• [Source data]
_ _ _

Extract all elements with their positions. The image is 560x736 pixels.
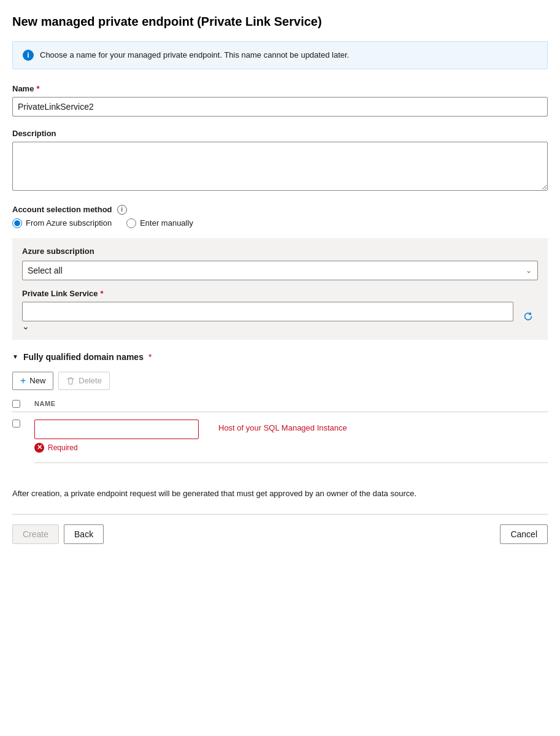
description-label: Description [12,129,548,138]
private-link-service-label: Private Link Service * [22,289,538,298]
description-field-group: Description [12,129,548,193]
radio-group: From Azure subscription Enter manually [12,218,548,228]
account-selection-info-icon[interactable]: i [117,205,127,215]
fqdn-required-star: * [148,352,152,362]
radio-from-subscription-label: From Azure subscription [26,218,112,228]
back-button[interactable]: Back [64,524,104,544]
account-selection-label: Account selection method i [12,205,548,215]
azure-subscription-select[interactable]: Select all [22,261,538,280]
fqdn-title: Fully qualified domain names [23,352,144,362]
error-text: Required [48,443,78,452]
azure-subscription-select-wrapper: Select all ⌄ [22,261,538,280]
fqdn-table: NAME ✕ Required Host of your SQL Managed… [12,400,548,463]
domain-input-row: ✕ Required Host of your SQL Managed Inst… [34,420,548,453]
select-all-checkbox[interactable] [12,400,20,408]
footer-left-buttons: Create Back [12,524,104,544]
new-button[interactable]: + New [12,372,53,390]
cancel-button[interactable]: Cancel [500,524,548,544]
info-icon: i [23,50,34,61]
collapse-arrow-icon: ▼ [12,353,18,360]
name-column-header: NAME [34,400,56,407]
row-checkbox[interactable] [12,420,20,427]
fqdn-collapsible-header[interactable]: ▼ Fully qualified domain names * [12,352,548,362]
radio-enter-manually-input[interactable] [126,218,136,228]
row-separator [34,462,548,463]
radio-from-subscription-input[interactable] [12,218,22,228]
private-link-row: ⌄ [22,302,538,331]
delete-button[interactable]: Delete [58,372,110,390]
trash-icon [66,377,75,385]
row-checkbox-cell [12,420,34,427]
private-link-chevron-icon: ⌄ [22,321,29,331]
error-icon: ✕ [34,443,44,453]
subscription-section: Azure subscription Select all ⌄ Private … [12,238,548,340]
description-input[interactable] [12,142,548,191]
hint-text: Host of your SQL Managed Instance [218,423,347,432]
info-banner: i Choose a name for your managed private… [12,41,548,69]
name-required-star: * [36,84,39,93]
table-header-row: NAME [12,400,548,412]
create-button[interactable]: Create [12,524,59,544]
private-link-select-wrapper: ⌄ [22,302,513,331]
radio-from-subscription[interactable]: From Azure subscription [12,218,112,228]
refresh-button[interactable] [518,307,538,326]
azure-subscription-label: Azure subscription [22,247,538,256]
name-label: Name * [12,84,548,93]
plus-icon: + [20,375,26,386]
domain-input-group: ✕ Required [34,420,199,453]
new-button-label: New [29,376,45,385]
footer-note: After creation, a private endpoint reque… [12,488,548,500]
account-selection-group: Account selection method i From Azure su… [12,205,548,340]
private-link-service-select[interactable] [22,302,513,321]
table-row: ✕ Required Host of your SQL Managed Inst… [12,415,548,458]
page-title: New managed private endpoint (Private Li… [12,15,548,29]
name-field-group: Name * [12,84,548,117]
footer-buttons: Create Back Cancel [12,514,548,544]
refresh-icon [523,311,534,322]
row-data-cell: ✕ Required Host of your SQL Managed Inst… [34,420,548,453]
table-header-checkbox-cell [12,400,34,408]
fqdn-toolbar: + New Delete [12,372,548,390]
info-banner-text: Choose a name for your managed private e… [40,49,349,61]
radio-enter-manually-label: Enter manually [140,218,193,228]
error-row: ✕ Required [34,443,199,453]
radio-enter-manually[interactable]: Enter manually [126,218,193,228]
private-link-service-section: Private Link Service * ⌄ [22,289,538,331]
private-link-required-star: * [101,289,104,298]
fqdn-section: ▼ Fully qualified domain names * + New D… [12,352,548,463]
delete-button-label: Delete [79,376,102,385]
name-input[interactable] [12,97,548,117]
domain-name-input[interactable] [34,420,199,439]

_ _ _

• [BRIEF] Above are records with pictures; repeat them exactly, but without the pictures.

• [RESULT OF THIS TASK]
Extract all elements with their positions. The image is 560x736 pixels.
description-label: Description [12,129,548,138]
private-link-service-label: Private Link Service * [22,289,538,298]
description-field-group: Description [12,129,548,193]
radio-group: From Azure subscription Enter manually [12,218,548,228]
account-selection-info-icon[interactable]: i [117,205,127,215]
fqdn-required-star: * [148,352,152,362]
radio-from-subscription-label: From Azure subscription [26,218,112,228]
back-button[interactable]: Back [64,524,104,544]
account-selection-label: Account selection method i [12,205,548,215]
azure-subscription-select[interactable]: Select all [22,261,538,280]
fqdn-title: Fully qualified domain names [23,352,144,362]
error-text: Required [48,443,78,452]
azure-subscription-select-wrapper: Select all ⌄ [22,261,538,280]
fqdn-table: NAME ✕ Required Host of your SQL Managed… [12,400,548,463]
domain-input-row: ✕ Required Host of your SQL Managed Inst… [34,420,548,453]
select-all-checkbox[interactable] [12,400,20,408]
footer-left-buttons: Create Back [12,524,104,544]
new-button[interactable]: + New [12,372,53,390]
cancel-button[interactable]: Cancel [500,524,548,544]
info-icon: i [23,50,34,61]
collapse-arrow-icon: ▼ [12,353,18,360]
name-column-header: NAME [34,400,56,407]
row-checkbox[interactable] [12,420,20,427]
fqdn-collapsible-header[interactable]: ▼ Fully qualified domain names * [12,352,548,362]
radio-enter-manually-input[interactable] [126,218,136,228]
row-separator [34,462,548,463]
radio-from-subscription-input[interactable] [12,218,22,228]
private-link-row: ⌄ [22,302,538,331]
delete-button[interactable]: Delete [58,372,110,390]
trash-icon [66,377,75,385]
row-checkbox-cell [12,420,34,427]
private-link-chevron-icon: ⌄ [22,321,29,331]
error-icon: ✕ [34,443,44,453]
subscription-section: Azure subscription Select all ⌄ Private … [12,238,548,340]
description-input[interactable] [12,142,548,191]
hint-text: Host of your SQL Managed Instance [218,423,347,432]
info-banner: i Choose a name for your managed private… [12,41,548,69]
name-required-star: * [36,84,39,93]
table-header-row: NAME [12,400,548,412]
create-button[interactable]: Create [12,524,59,544]
private-link-select-wrapper: ⌄ [22,302,513,331]
radio-from-subscription[interactable]: From Azure subscription [12,218,112,228]
refresh-button[interactable] [518,307,538,326]
azure-subscription-label: Azure subscription [22,247,538,256]
name-label: Name * [12,84,548,93]
plus-icon: + [20,375,26,386]
domain-input-group: ✕ Required [34,420,199,453]
new-button-label: New [29,376,45,385]
footer-note: After creation, a private endpoint reque… [12,488,548,500]
account-selection-group: Account selection method i From Azure su… [12,205,548,340]
private-link-service-select[interactable] [22,302,513,321]
table-row: ✕ Required Host of your SQL Managed Inst… [12,415,548,458]
page-title: New managed private endpoint (Private Li… [12,15,548,29]
name-field-group: Name * [12,84,548,117]
footer-buttons: Create Back Cancel [12,514,548,544]
refresh-icon [523,311,534,322]
row-data-cell: ✕ Required Host of your SQL Managed Inst… [34,420,548,453]
table-header-checkbox-cell [12,400,34,408]
fqdn-toolbar: + New Delete [12,372,548,390]
info-banner-text: Choose a name for your managed private e… [40,49,349,61]
radio-enter-manually-label: Enter manually [140,218,193,228]
error-row: ✕ Required [34,443,199,453]
radio-enter-manually[interactable]: Enter manually [126,218,193,228]
private-link-service-section: Private Link Service * ⌄ [22,289,538,331]
private-link-required-star: * [101,289,104,298]
fqdn-section: ▼ Fully qualified domain names * + New D… [12,352,548,463]
delete-button-label: Delete [79,376,102,385]
name-input[interactable] [12,97,548,117]
domain-name-input[interactable] [34,420,199,439]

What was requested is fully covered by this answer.